# Routed Sign



## Julie (Sep 11, 2004)

I made this sign for my husband's birthday.
I couldn't have done it without Terry (Visteonguy)'s help.
He made and sent me a large clear (plexi?) base for my little router.
The sign was designed and printed off the computer, then drawn on the wood using carbon paper. 
The background was then routed out freehand, leaving the letters standing proud.

~Julie~


----------



## bobj3 (Jan 17, 2006)

Nice job Julie

I like the screw driver, you don't see them on signs the norm...

=======


----------



## Rolf Maxa (Feb 8, 2005)

Nice work Julie, I'm sure your husband loved it.


----------



## curiousgeorge (Nov 6, 2006)

Nice Julie.
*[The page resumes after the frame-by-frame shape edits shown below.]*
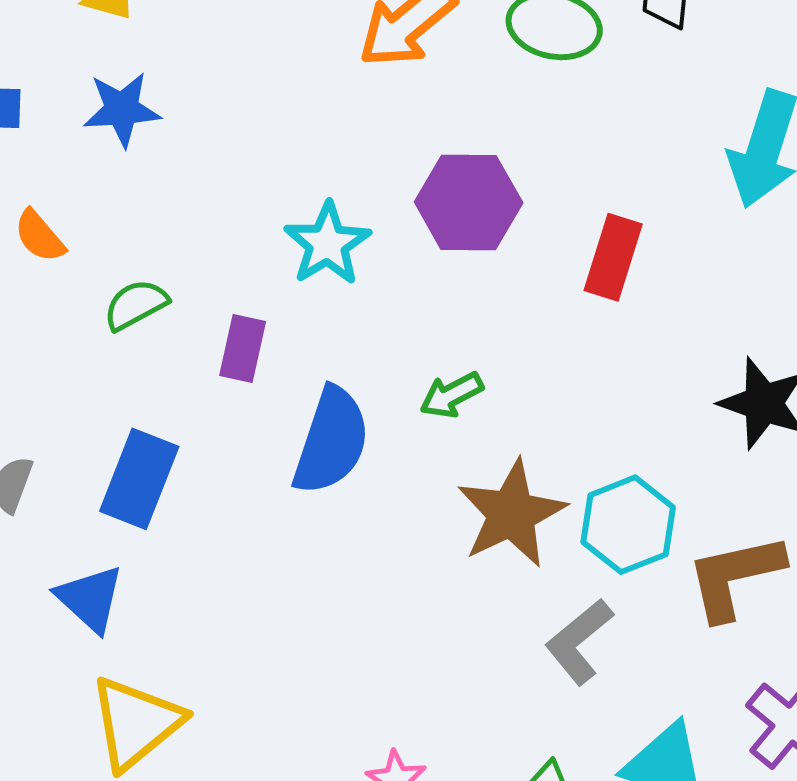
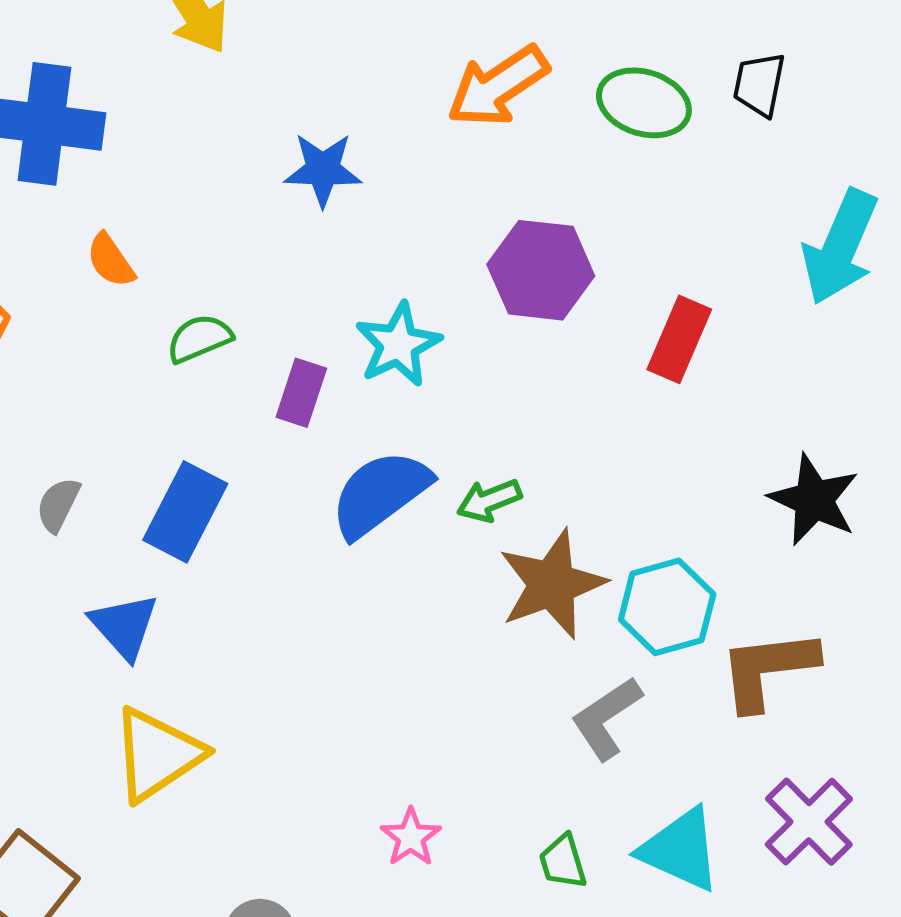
blue star: (122, 109) -> (323, 170), moved
cyan star: (327, 244) -> (398, 345), moved
green arrow: (451, 395) -> (489, 500), moved
blue semicircle: (331, 441) -> (380, 494), turned -151

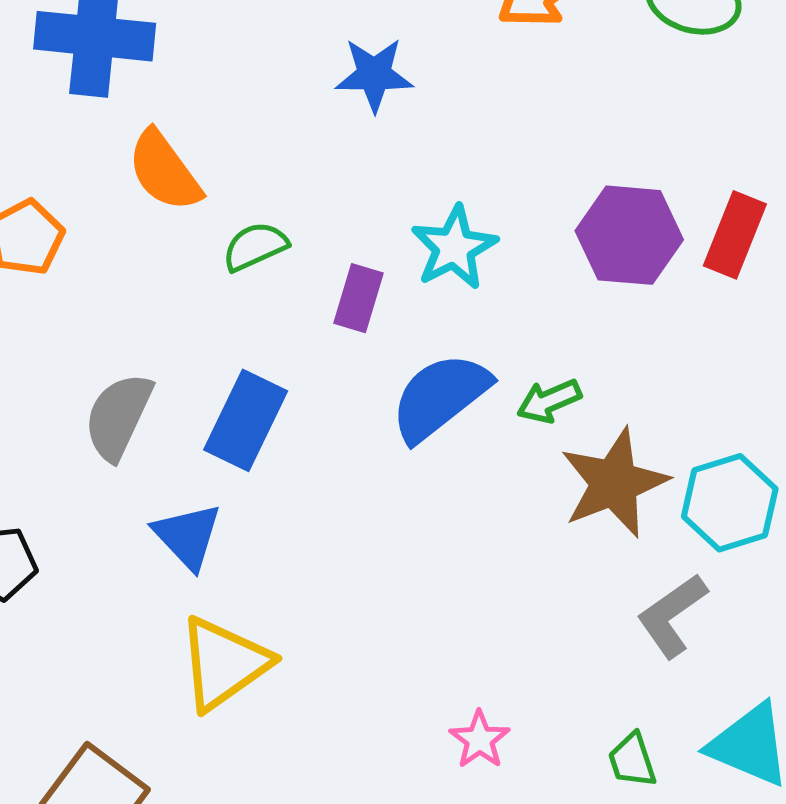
orange semicircle: (111, 260) -> (164, 171), size x1.5
purple hexagon: (541, 270) -> (629, 235), moved
gray semicircle: (58, 505) -> (118, 417), size x1.6

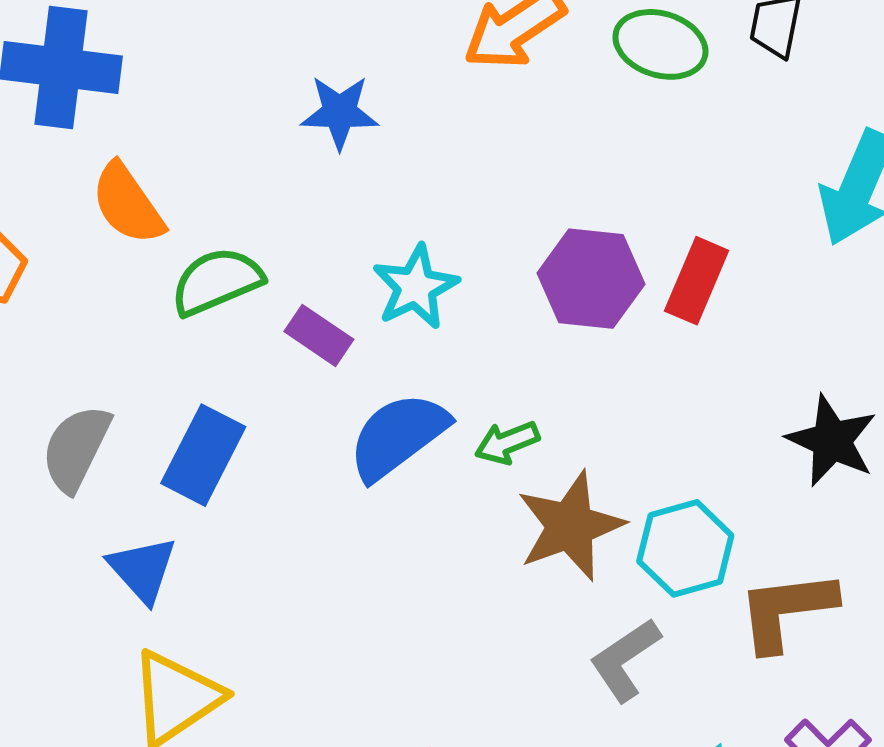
green semicircle: (255, 246) -> (217, 281), size x1.4
purple rectangle: (358, 298) -> (319, 335), turned -74

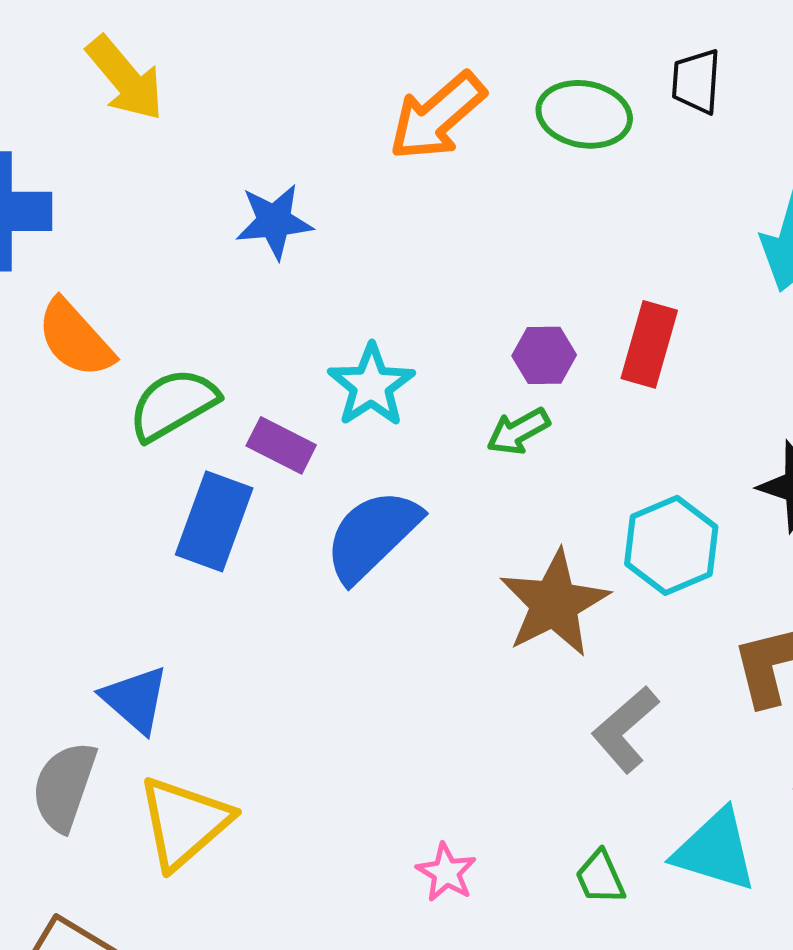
purple hexagon: (591, 279) -> (544, 355), size x0.6
green arrow: (507, 443) -> (518, 431), moved
gray semicircle: (76, 448) -> (64, 786), moved
blue rectangle: (203, 455) -> (214, 521), moved
cyan hexagon: (685, 548) -> (671, 545), moved

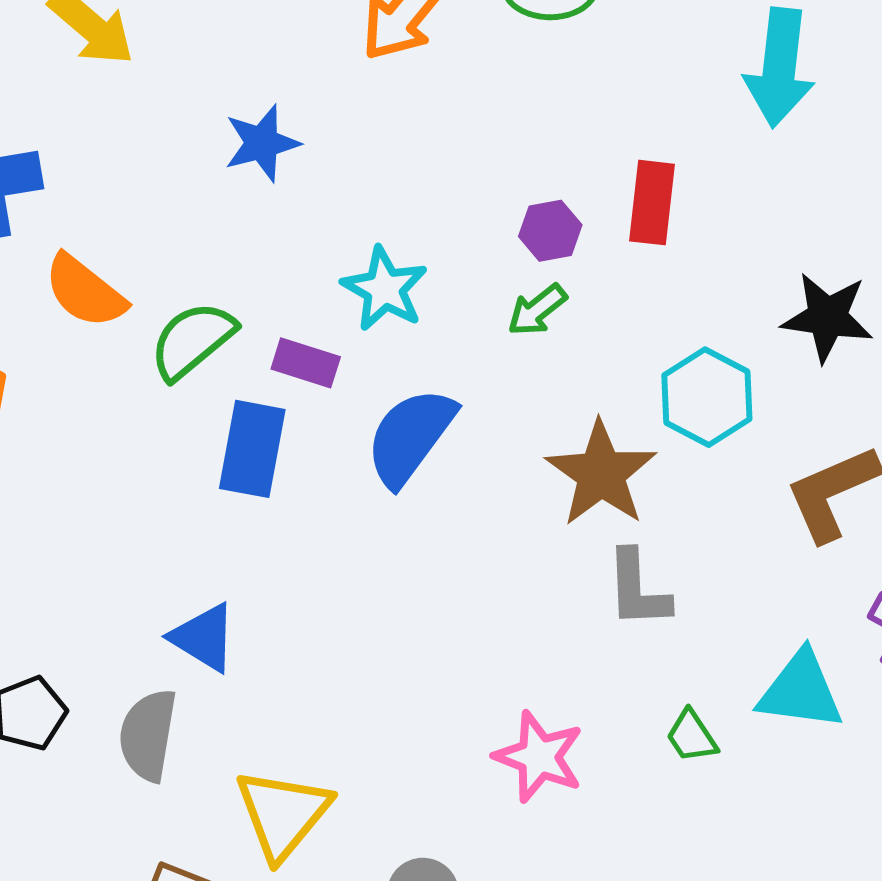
gray L-shape: (625, 729) -> (638, 589), moved, turned -42
yellow triangle: (184, 822) -> (283, 814), moved
pink star: (446, 872) -> (539, 757), size x1.5

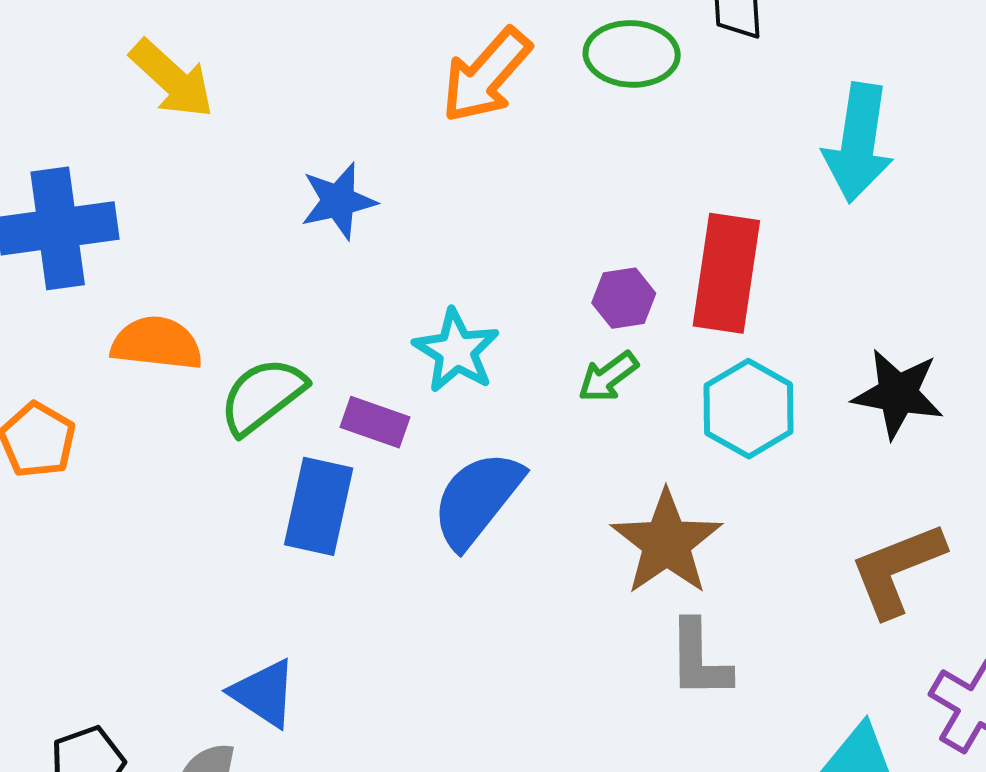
red rectangle: (652, 203) -> (726, 273), size x1.4
orange semicircle: (85, 291) -> (157, 343), turned 146
cyan hexagon: (707, 397) -> (749, 409), moved

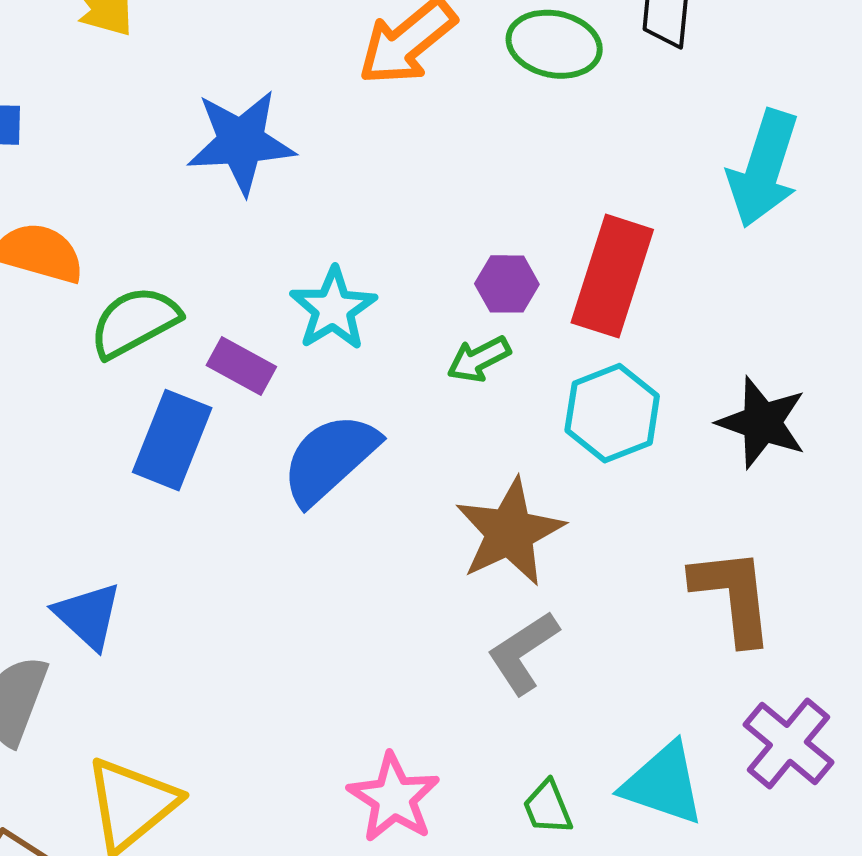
blue star: (338, 201) -> (241, 142), size x1.4
brown L-shape: (897, 569) -> (733, 596), turned 96
gray L-shape: (699, 659) -> (523, 653), turned 48

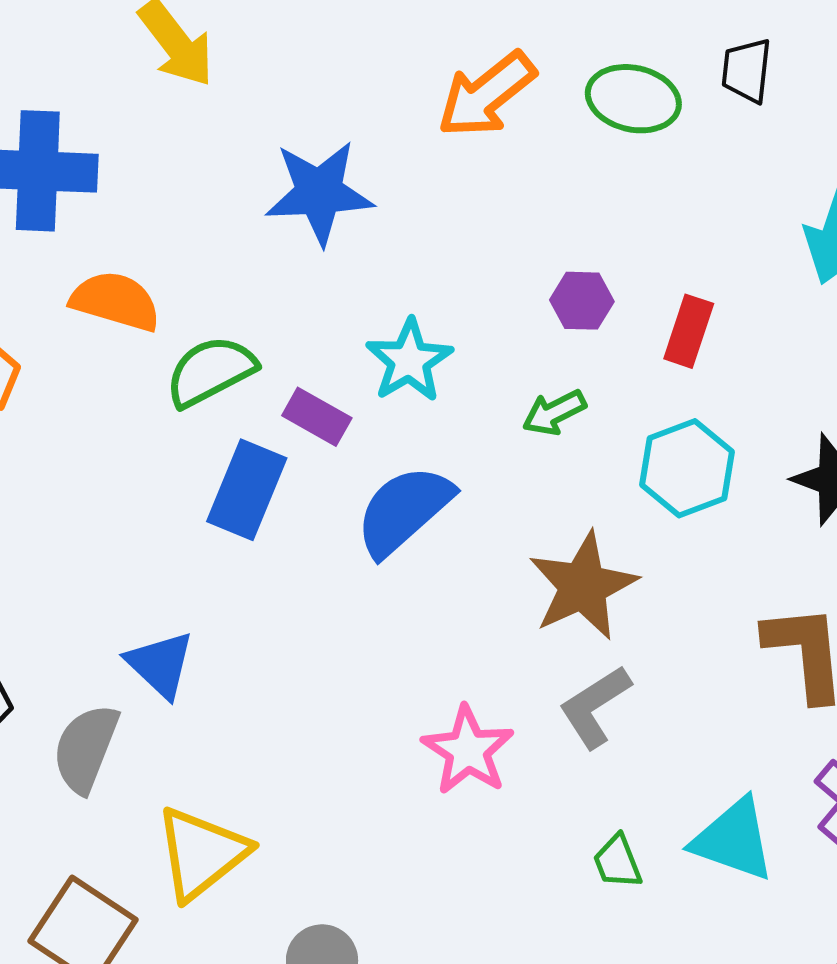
red rectangle: (612, 276) -> (689, 331), size x0.6
purple hexagon: (507, 284) -> (582, 301), moved
pink star: (394, 798) -> (468, 750), moved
Hubby should be proud of you and the sigh.


----------



## Check twice! (Feb 11, 2008)

A great job Julie, you should be standing as proud as the letters on the sign. 

John


----------



## Dr.Zook (Sep 10, 2004)

Beautiful work Julie. Outstanding job. I like the way you have highlighted the tools. Lucky Eric.


----------



## Mike (Nov 22, 2004)

Julie, the world would be a better place if everyones projects turned out as nice as yours do. Well done!


----------



## harrysin (Jan 15, 2007)

That's one terrific sign Julie, it's given me the urge to have a go at a second one.


----------



## Glenmore (Sep 10, 2004)

Julie nice sign. Really neat how you got the wrench and screw driver in it.


----------



## Bob N (Oct 12, 2004)

Can you make the next one say "Bob's" instead of "Eric's" 

Hey.... FANTASTIC job on it Julie!


----------



## BrianS (Nov 7, 2004)

Julie, that is really nice work. And carbon paper? Great idea, didn't think that stuff was still available. 

Brian


----------



## BlackBelt (Jul 4, 2008)

Great job, Julie! I like your choice of color/finishes also!


----------